┌─ EXTRACTED MATERIAL
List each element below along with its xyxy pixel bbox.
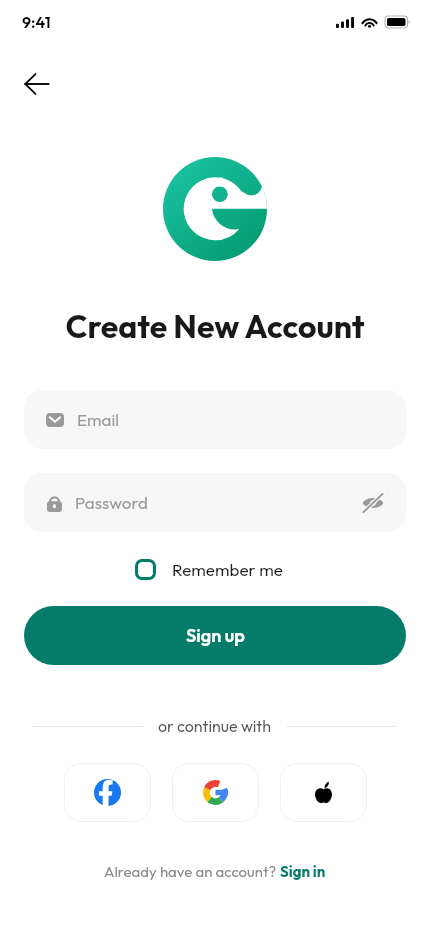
button[interactable]: Sign up: [24, 606, 406, 665]
staticText: Password: [75, 492, 148, 513]
staticText: or continue with: [158, 716, 272, 736]
button[interactable]: Sign in with Apple: [280, 763, 367, 822]
button[interactable]: Sign in: [280, 862, 326, 881]
button[interactable]: Sign in with Google: [172, 763, 259, 822]
button[interactable]: Back: [13, 60, 61, 108]
button[interactable]: Show password: [358, 488, 388, 518]
button[interactable]: Remember me: [135, 556, 283, 583]
staticText: Email: [77, 409, 120, 430]
staticText: Create New Account: [0, 306, 430, 346]
button[interactable]: Sign in with Facebook: [64, 763, 151, 822]
staticText: Sign in: [280, 862, 326, 881]
staticText: Sign up: [186, 624, 245, 647]
button[interactable]: Password: [24, 473, 406, 532]
staticText: Remember me: [172, 559, 283, 580]
staticText: Already have an account?: [104, 862, 280, 881]
button[interactable]: Email: [24, 390, 406, 449]
staticText: 9:41: [22, 12, 51, 32]
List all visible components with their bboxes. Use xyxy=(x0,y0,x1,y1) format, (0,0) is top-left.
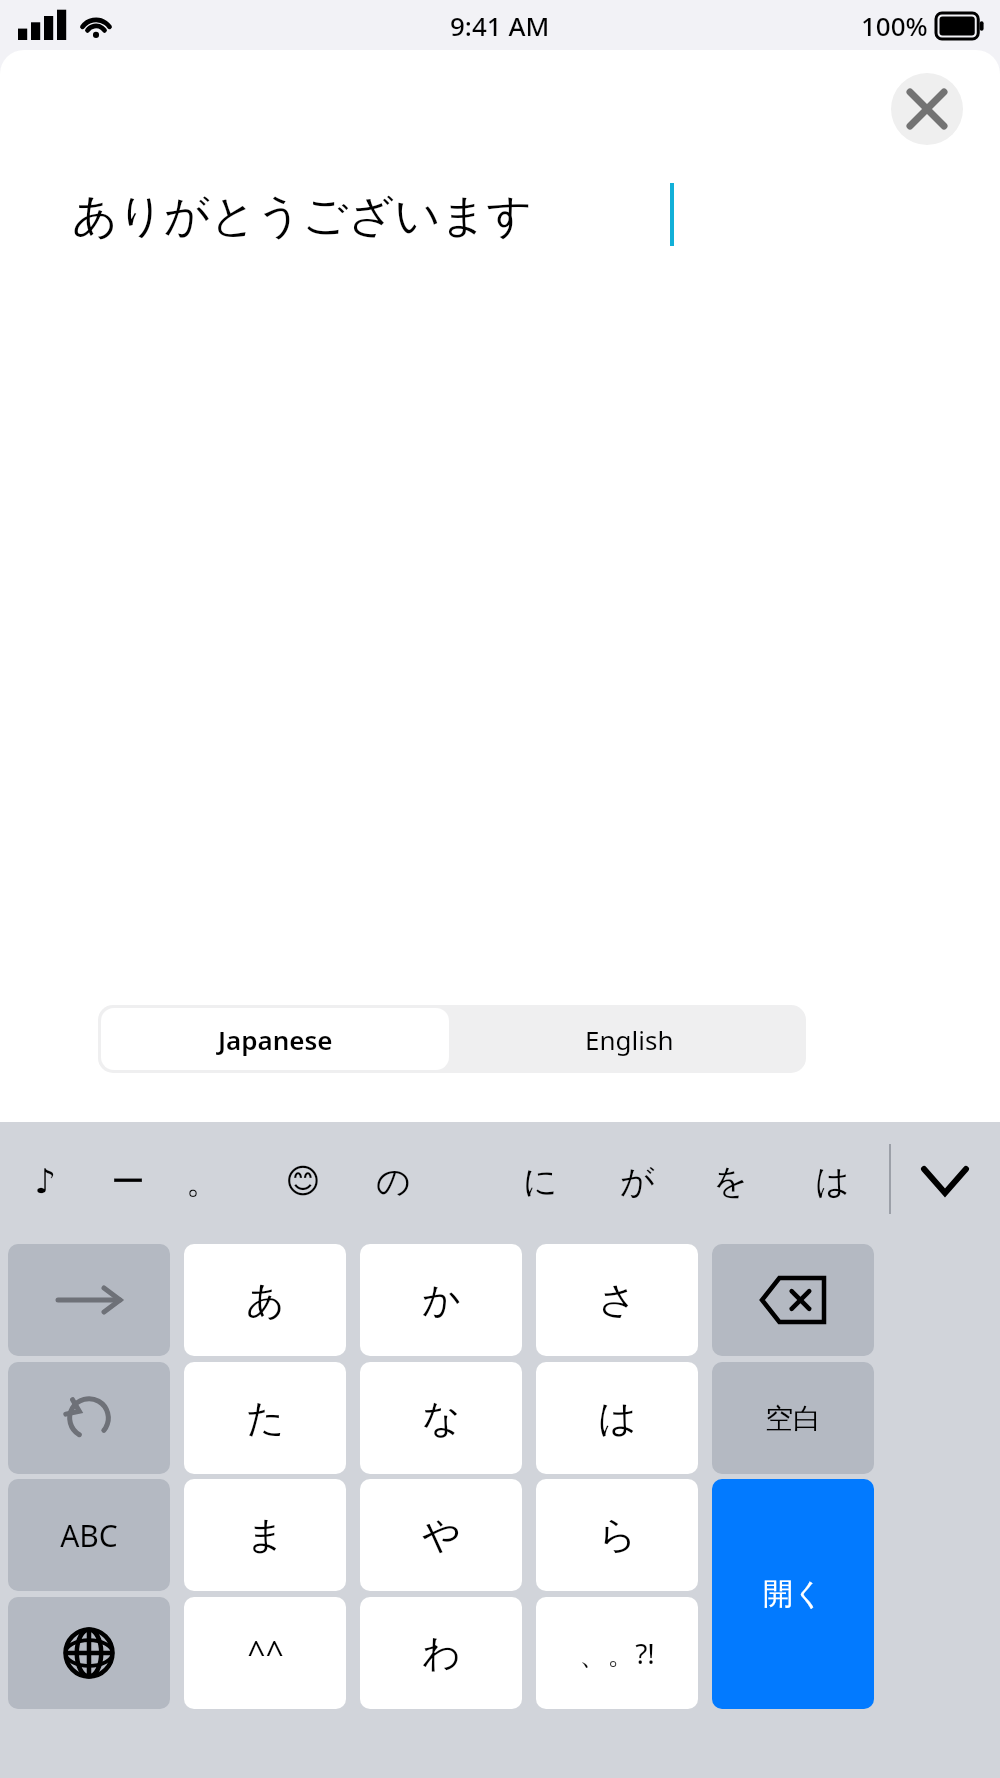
button[interactable]: か xyxy=(360,1244,522,1356)
button[interactable]: な xyxy=(360,1362,522,1474)
button[interactable]: を xyxy=(688,1122,772,1240)
staticText: 100% xyxy=(861,8,928,43)
button[interactable]: Undo xyxy=(8,1362,170,1474)
button[interactable]: た xyxy=(184,1362,346,1474)
button[interactable]: ー xyxy=(86,1122,170,1240)
button[interactable]: Close xyxy=(891,73,963,145)
button[interactable]: Japanese xyxy=(101,1008,449,1070)
staticText: Japanese xyxy=(218,1022,333,1057)
staticText: ♪ xyxy=(34,1161,56,1201)
button[interactable]: ABC xyxy=(8,1479,170,1591)
staticText: か xyxy=(422,1276,461,1324)
button[interactable]: 空白 xyxy=(712,1362,874,1474)
other: Switch keyboard xyxy=(8,1597,170,1709)
button[interactable]: ら xyxy=(536,1479,698,1591)
staticText: 、。?! xyxy=(579,1634,655,1672)
button[interactable]: の xyxy=(351,1122,435,1240)
staticText: 9:41 AM xyxy=(450,8,550,43)
staticText: English xyxy=(585,1022,674,1057)
button[interactable]: Next candidate xyxy=(8,1244,170,1356)
button[interactable]: 開く xyxy=(712,1479,874,1709)
staticText: ら xyxy=(598,1511,637,1559)
staticText: に xyxy=(523,1160,558,1203)
staticText: ^^ xyxy=(247,1631,284,1675)
staticText: は xyxy=(598,1394,637,1442)
staticText: た xyxy=(246,1394,285,1442)
staticText: 。 xyxy=(186,1160,220,1203)
staticText: さ xyxy=(598,1276,637,1324)
button[interactable]: 。 xyxy=(161,1122,245,1240)
button[interactable]: さ xyxy=(536,1244,698,1356)
staticText: を xyxy=(713,1160,748,1203)
button[interactable]: 、。?! xyxy=(536,1597,698,1709)
staticText: や xyxy=(422,1511,461,1559)
other: Next candidate xyxy=(8,1244,170,1356)
button[interactable]: Delete xyxy=(712,1244,874,1356)
staticText: ABC xyxy=(60,1515,118,1556)
staticText: わ xyxy=(422,1629,461,1677)
staticText: あ xyxy=(246,1276,285,1324)
other: Delete xyxy=(712,1244,874,1356)
button[interactable]: ♪ xyxy=(3,1122,87,1240)
button[interactable]: に xyxy=(498,1122,582,1240)
staticText: な xyxy=(422,1394,461,1442)
staticText: 😊 xyxy=(285,1161,321,1201)
button[interactable]: は xyxy=(790,1122,874,1240)
button[interactable]: Switch keyboard xyxy=(8,1597,170,1709)
button[interactable]: わ xyxy=(360,1597,522,1709)
button[interactable]: English xyxy=(452,1005,806,1073)
staticText: の xyxy=(376,1160,411,1203)
other: Undo xyxy=(8,1362,170,1474)
staticText: ー xyxy=(111,1160,145,1203)
button[interactable]: ま xyxy=(184,1479,346,1591)
button[interactable]: 😊 xyxy=(261,1122,345,1240)
staticText: ま xyxy=(246,1511,285,1559)
staticText: ありがとうございます xyxy=(72,188,533,245)
button[interactable]: あ xyxy=(184,1244,346,1356)
staticText: は xyxy=(815,1160,850,1203)
button[interactable]: や xyxy=(360,1479,522,1591)
button[interactable]: が xyxy=(595,1122,679,1240)
staticText: 空白 xyxy=(765,1401,821,1436)
button[interactable]: Hide keyboard xyxy=(903,1122,987,1240)
staticText: 開く xyxy=(763,1575,824,1613)
button[interactable]: は xyxy=(536,1362,698,1474)
staticText: が xyxy=(620,1160,655,1203)
button[interactable]: ^^ xyxy=(184,1597,346,1709)
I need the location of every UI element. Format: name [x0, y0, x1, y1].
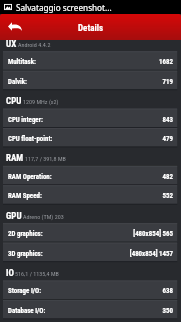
staticText: 1209 MHz (x2) [23, 98, 59, 105]
staticText: Storage I/O: [8, 287, 42, 295]
staticText: 719 [162, 78, 173, 86]
staticText: 482 [162, 173, 173, 181]
button[interactable]: CPU integer: [3, 109, 177, 128]
button[interactable]: Database I/O: [3, 300, 177, 319]
staticText: 117,7 / 391,8 MB [25, 155, 66, 162]
staticText: 1682 [159, 58, 173, 66]
staticText: Database I/O: [8, 307, 46, 315]
button[interactable]: RAM Speed: [3, 185, 177, 204]
staticText: Dalvik: [8, 78, 27, 86]
button[interactable]: 3D graphics: [3, 243, 177, 262]
staticText: CPU integer: [8, 116, 43, 124]
staticText: Salvataggio screenshot... [16, 2, 112, 13]
staticText: RAM [6, 153, 24, 164]
staticText: CPU [6, 96, 22, 107]
staticText: UX [6, 39, 17, 50]
staticText: 3D graphics: [8, 250, 43, 258]
button[interactable]: Back [0, 14, 181, 40]
staticText: 479 [162, 135, 173, 143]
staticText: 516,1 / 1135,4 MB [15, 270, 59, 277]
staticText: RAM Operation: [8, 173, 52, 181]
staticText: IO [6, 268, 14, 279]
button[interactable]: RAM Operation: [3, 166, 177, 185]
staticText: 2D graphics: [8, 230, 43, 238]
staticText: CPU float-point: [8, 135, 53, 143]
staticText: GPU [6, 211, 22, 222]
staticText: Adreno (TM) 203 [23, 213, 64, 220]
staticText: RAM Speed: [8, 192, 42, 200]
staticText: 552 [162, 192, 173, 200]
staticText: Android 4.4.2 [18, 41, 51, 48]
staticText: 638 [162, 287, 173, 295]
button[interactable]: CPU float-point: [3, 128, 177, 147]
staticText: 350 [162, 307, 173, 315]
staticText: [480x854] 565 [133, 230, 173, 238]
button[interactable]: Storage I/O: [3, 280, 177, 299]
button[interactable]: Multitask: [3, 51, 177, 70]
staticText: [480x854] 1457 [129, 250, 173, 258]
staticText: 843 [162, 116, 173, 124]
staticText: Details [78, 23, 104, 34]
staticText: Multitask: [8, 58, 36, 66]
button[interactable]: 2D graphics: [3, 223, 177, 242]
button[interactable]: Dalvik: [3, 71, 177, 90]
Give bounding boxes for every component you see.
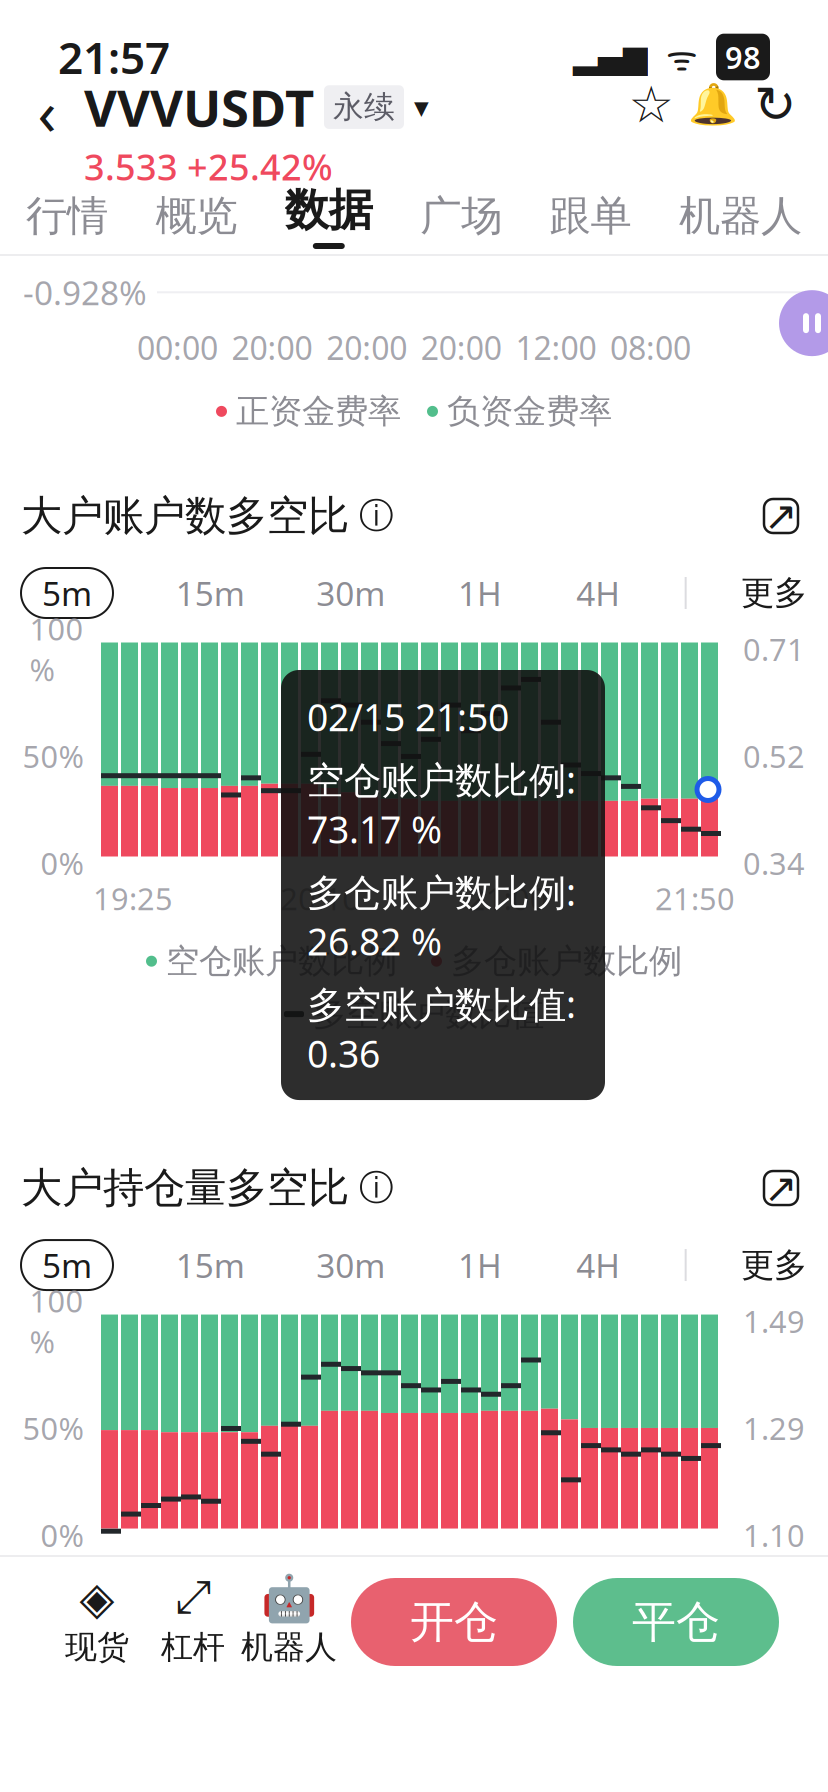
button[interactable]: 4H [566,1240,630,1290]
staticText: 20:00 [232,326,313,369]
staticText: 空仓账户数比例: 73.17 % [307,755,576,854]
staticText: 广场 [420,191,502,241]
button[interactable]: Favorite [620,74,682,136]
button[interactable]: 15m [167,568,253,618]
staticText: 0.71 [743,629,805,669]
button[interactable]: 🤖 [241,1574,337,1670]
staticText: 00:00 [137,326,218,369]
staticText: 15m [176,571,245,615]
button[interactable]: 跟单 [550,186,632,246]
staticText: 30m [316,571,385,615]
staticText: 多空账户数比值: 0.36 [307,979,576,1078]
staticText: 行情 [26,191,108,241]
staticText: 更多 [741,1245,807,1286]
staticText: 20:10 [280,878,360,919]
staticText: 永续 [333,88,395,126]
staticText: 20:00 [421,326,502,369]
button[interactable]: Alerts [682,74,744,136]
button[interactable]: 5m [21,568,113,618]
staticText: 正资金费率 [236,391,401,432]
staticText: 大户持仓量多空比 [21,1163,349,1214]
staticText: 大户账户数多空比 [21,491,349,541]
staticText: 空仓账户数比例 [166,941,397,982]
staticText: 1H [458,571,502,615]
staticText: 20:00 [326,326,407,369]
staticText: 30m [316,1243,385,1287]
button[interactable]: ◈ [49,1574,145,1670]
staticText: 19:25 [93,1550,173,1591]
staticText: ▾ [414,90,429,124]
staticText: 08:00 [610,326,691,369]
staticText: 0.52 [743,736,805,776]
button[interactable]: 开仓 [351,1578,557,1666]
staticText: 0% [40,1515,84,1555]
staticText: 开仓 [410,1595,498,1649]
button[interactable]: 4H [566,568,630,618]
staticText: ☆ [628,76,674,133]
button[interactable]: 平仓 [573,1578,779,1666]
staticText: 50% [22,1408,84,1448]
button[interactable]: Floating assistant [779,290,828,356]
staticText: ‹ [38,71,56,152]
staticText: 多仓账户数比例: 26.82 % [307,867,576,966]
staticText: ⤢ [175,1576,211,1620]
staticText: 多仓账户数比例 [451,941,682,982]
staticText: 19:25 [93,878,173,919]
staticText: 5m [42,571,92,615]
button[interactable]: 机器人 [679,186,802,246]
staticText: 98 [725,37,761,77]
staticText: 机器人 [679,191,802,241]
button[interactable]: ⤢ [145,1574,241,1670]
button[interactable]: 5m [21,1240,113,1290]
staticText: ▂▄▆ [573,39,648,75]
staticText: 21:00 [468,1550,548,1591]
staticText: 多空账户数比值 [313,994,544,1035]
staticText: 02/15 21:50 [307,692,509,742]
button[interactable]: 30m [308,1240,394,1290]
button[interactable]: 概览 [155,186,237,246]
staticText: -0.928% [23,270,147,314]
button[interactable]: 1H [448,1240,512,1290]
staticText: 21:57 [58,28,170,86]
staticText: 4H [576,571,620,615]
staticText: 21:50 [655,1550,735,1591]
staticText: 🤖 [261,1572,317,1624]
staticText: 1.49 [743,1301,805,1341]
button[interactable]: Expand chart [755,490,807,542]
staticText: 0% [40,843,84,883]
staticText: 现货 [65,1627,129,1667]
button[interactable]: Share [744,74,806,136]
staticText: ⓘ [349,1167,394,1209]
staticText: 4H [576,1243,620,1287]
button[interactable]: 广场 [420,186,502,246]
button[interactable]: 行情 [26,186,108,246]
staticText: 15m [176,1243,245,1287]
staticText: ↗ [764,1165,798,1211]
staticText: ◈ [80,1573,114,1624]
staticText: 更多 [741,572,807,613]
staticText: 21:50 [655,878,735,919]
button[interactable]: Expand chart [755,1162,807,1214]
button[interactable]: 更多 [741,568,807,618]
staticText: 0.34 [743,843,805,883]
staticText: ⓘ [349,495,394,537]
staticText: 50% [22,736,84,776]
staticText: 1.10 [743,1515,805,1555]
staticText: 🔔 [688,82,738,127]
staticText: 5m [42,1243,92,1287]
button[interactable]: 30m [308,568,394,618]
button[interactable]: Back [22,74,72,150]
button[interactable]: 1H [448,568,512,618]
staticText: 100% [30,1280,84,1362]
staticText: 21:00 [468,878,548,919]
button[interactable]: 更多 [741,1240,807,1290]
staticText: 20:10 [280,1550,360,1591]
staticText: ↻ [754,76,796,133]
button[interactable]: 数据 [285,183,373,249]
staticText: 平仓 [632,1595,720,1649]
staticText: ᯤ [648,34,716,80]
staticText: 12:00 [515,326,596,369]
staticText: 数据 [285,183,373,237]
staticText: ↗ [764,493,798,539]
button[interactable]: 15m [167,1240,253,1290]
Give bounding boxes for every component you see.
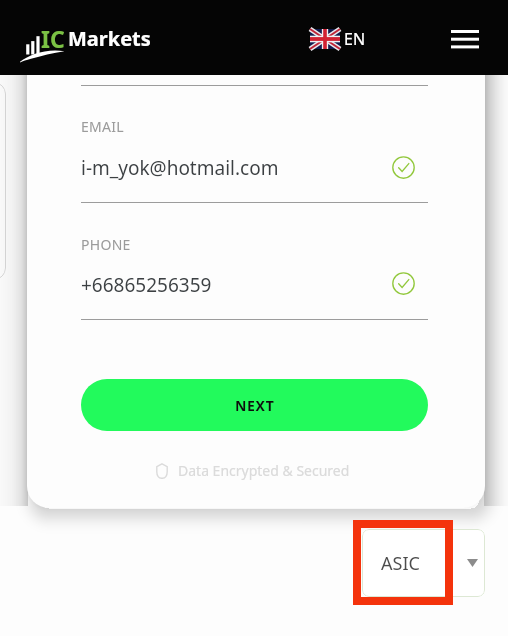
└─
Wherever a line contains the string "Expand", copy that line from the data.

button[interactable]: Expand chart [755,490,807,542]
button[interactable]: Expand chart [755,1162,807,1214]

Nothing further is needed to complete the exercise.